MATERIAL PROVIDED:
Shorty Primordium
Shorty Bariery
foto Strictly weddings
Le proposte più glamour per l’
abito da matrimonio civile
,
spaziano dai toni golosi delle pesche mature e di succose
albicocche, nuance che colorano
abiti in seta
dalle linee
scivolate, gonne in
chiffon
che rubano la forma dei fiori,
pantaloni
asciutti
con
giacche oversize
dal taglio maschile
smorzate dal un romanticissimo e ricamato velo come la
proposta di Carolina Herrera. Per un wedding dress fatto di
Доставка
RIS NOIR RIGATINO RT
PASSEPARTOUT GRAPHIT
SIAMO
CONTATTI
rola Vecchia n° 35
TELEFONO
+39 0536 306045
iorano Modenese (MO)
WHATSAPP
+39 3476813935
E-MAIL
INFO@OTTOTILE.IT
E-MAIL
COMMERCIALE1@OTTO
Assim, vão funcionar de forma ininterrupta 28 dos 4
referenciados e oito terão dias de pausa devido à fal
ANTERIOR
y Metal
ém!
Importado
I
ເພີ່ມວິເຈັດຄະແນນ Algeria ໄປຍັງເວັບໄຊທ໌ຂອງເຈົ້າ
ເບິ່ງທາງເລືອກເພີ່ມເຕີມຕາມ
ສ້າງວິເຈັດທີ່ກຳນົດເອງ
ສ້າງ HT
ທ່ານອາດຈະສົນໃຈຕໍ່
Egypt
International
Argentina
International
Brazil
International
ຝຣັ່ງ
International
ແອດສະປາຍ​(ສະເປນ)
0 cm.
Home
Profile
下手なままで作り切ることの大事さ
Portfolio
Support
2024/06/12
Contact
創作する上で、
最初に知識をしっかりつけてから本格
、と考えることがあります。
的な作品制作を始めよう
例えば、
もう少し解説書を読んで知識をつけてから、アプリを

YOUR TASK:
What this exercise calls for is a precise transcription of the material above.

ANSWER SPACE:
Shorty Primordium
Shorty Bariery
foto Strictly weddings
Le proposte più glamour per l’
abito da matrimonio civile
,
spaziano dai toni golosi delle pesche mature e di succose
albicocche, nuance che colorano
abiti in seta
dalle linee
scivolate, gonne in
chiffon
che rubano la forma dei fiori,
pantaloni
asciutti
con
giacche oversize
dal taglio maschile
smorzate dal un romanticissimo e ricamato velo come la
proposta di Carolina Herrera. Per un wedding dress fatto di
Доставка
RIS NOIR RIGATINO RT
PASSEPARTOUT GRAPHIT
SIAMO
CONTATTI
rola Vecchia n° 35
TELEFONO
+39 0536 306045
iorano Modenese (MO)
WHATSAPP
+39 3476813935
E-MAIL
INFO@OTTOTILE.IT
E-MAIL
COMMERCIALE1@OTTO
Assim, vão funcionar de forma ininterrupta 28 dos 4
referenciados e oito terão dias de pausa devido à fal
ANTERIOR
y Metal
ém!
Importado
I
ເພີ່ມວິເຈັດຄະແນນ Algeria ໄປຍັງເວັບໄຊທ໌ຂອງເຈົ້າ
ເບິ່ງທາງເລືອກເພີ່ມເຕີມຕາມ
ສ້າງວິເຈັດທີ່ກຳນົດເອງ
ສ້າງ HT
ທ່ານອາດຈະສົນໃຈຕໍ່
Egypt
International
Argentina
International
Brazil
International
ຝຣັ່ງ
International
ແອດສະປາຍ​(ສະເປນ)
0 cm.
Home
Profile
下手なままで作り切ることの大事さ
Portfolio
Support
2024/06/12
Contact
創作する上で、
最初に知識をしっかりつけてから本格
、と考えることがあります。
的な作品制作を始めよう
例えば、
もう少し解説書を読んで知識をつけてから、アプリを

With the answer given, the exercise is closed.